> [Data provided]

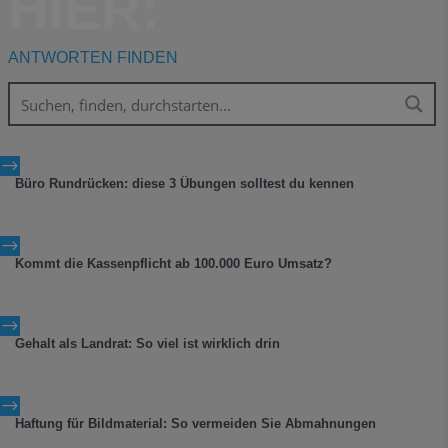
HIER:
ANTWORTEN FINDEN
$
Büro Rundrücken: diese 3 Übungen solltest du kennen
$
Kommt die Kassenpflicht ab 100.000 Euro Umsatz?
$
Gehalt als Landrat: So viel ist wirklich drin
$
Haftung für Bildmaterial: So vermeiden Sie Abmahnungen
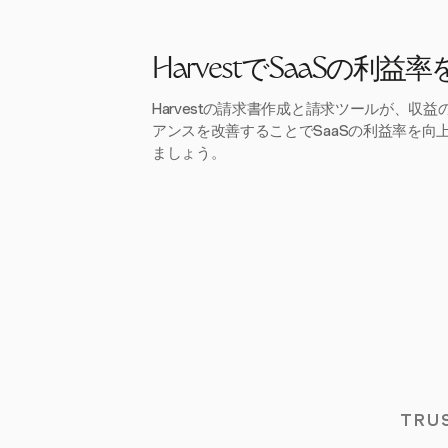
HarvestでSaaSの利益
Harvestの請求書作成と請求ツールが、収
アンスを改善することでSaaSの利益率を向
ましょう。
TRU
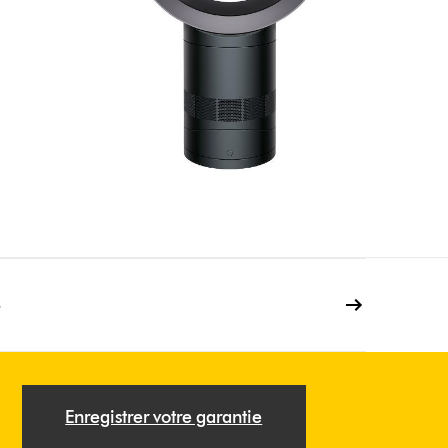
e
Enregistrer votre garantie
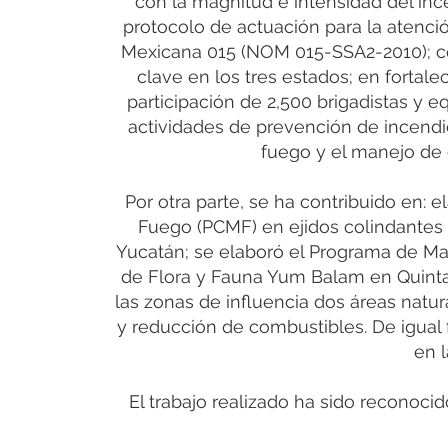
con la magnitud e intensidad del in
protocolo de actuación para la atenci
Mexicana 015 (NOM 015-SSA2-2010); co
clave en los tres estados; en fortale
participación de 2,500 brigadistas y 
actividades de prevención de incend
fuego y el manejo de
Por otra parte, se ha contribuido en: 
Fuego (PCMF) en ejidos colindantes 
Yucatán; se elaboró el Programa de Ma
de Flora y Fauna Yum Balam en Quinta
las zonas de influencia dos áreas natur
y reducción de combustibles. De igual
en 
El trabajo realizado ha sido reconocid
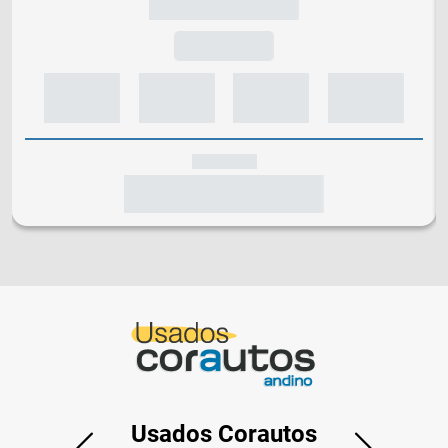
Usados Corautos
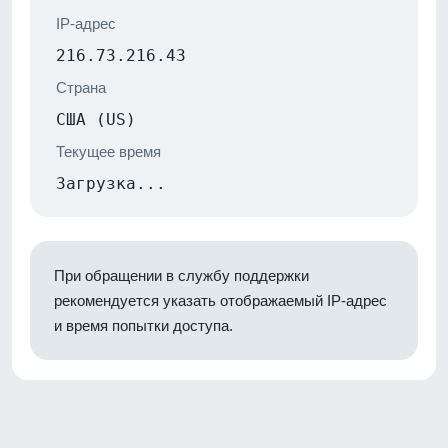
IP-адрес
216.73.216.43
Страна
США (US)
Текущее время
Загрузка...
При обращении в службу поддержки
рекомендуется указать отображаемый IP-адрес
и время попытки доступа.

> [Problem details]
Leave out the pictures and output everything else in the records exactly.

> [Result of this task]
HIER:
ANTWORTEN FINDEN
$
Büro Rundrücken: diese 3 Übungen solltest du kennen
$
Kommt die Kassenpflicht ab 100.000 Euro Umsatz?
$
Gehalt als Landrat: So viel ist wirklich drin
$
Haftung für Bildmaterial: So vermeiden Sie Abmahnungen
HarvestでSaaSの利益
Harvestの請求書作成と請求ツールが、収
アンスを改善することでSaaSの利益率を向
ましょう。
TRU
e
Enregistrer votre garantie
con la magnitud e intensidad del in
protocolo de actuación para la atenci
Mexicana 015 (NOM 015-SSA2-2010); co
clave en los tres estados; en fortale
participación de 2,500 brigadistas y 
actividades de prevención de incend
fuego y el manejo de
Por otra parte, se ha contribuido en: 
Fuego (PCMF) en ejidos colindantes 
Yucatán; se elaboró el Programa de Ma
de Flora y Fauna Yum Balam en Quinta
las zonas de influencia dos áreas natur
y reducción de combustibles. De igual
en 
El trabajo realizado ha sido reconocid
Usados Corautos
IP-адрес
216.73.216.43
Страна
США (US)
Текущее время
Загрузка...
При обращении в службу поддержки
рекомендуется указать отображаемый IP-адрес
и время попытки доступа.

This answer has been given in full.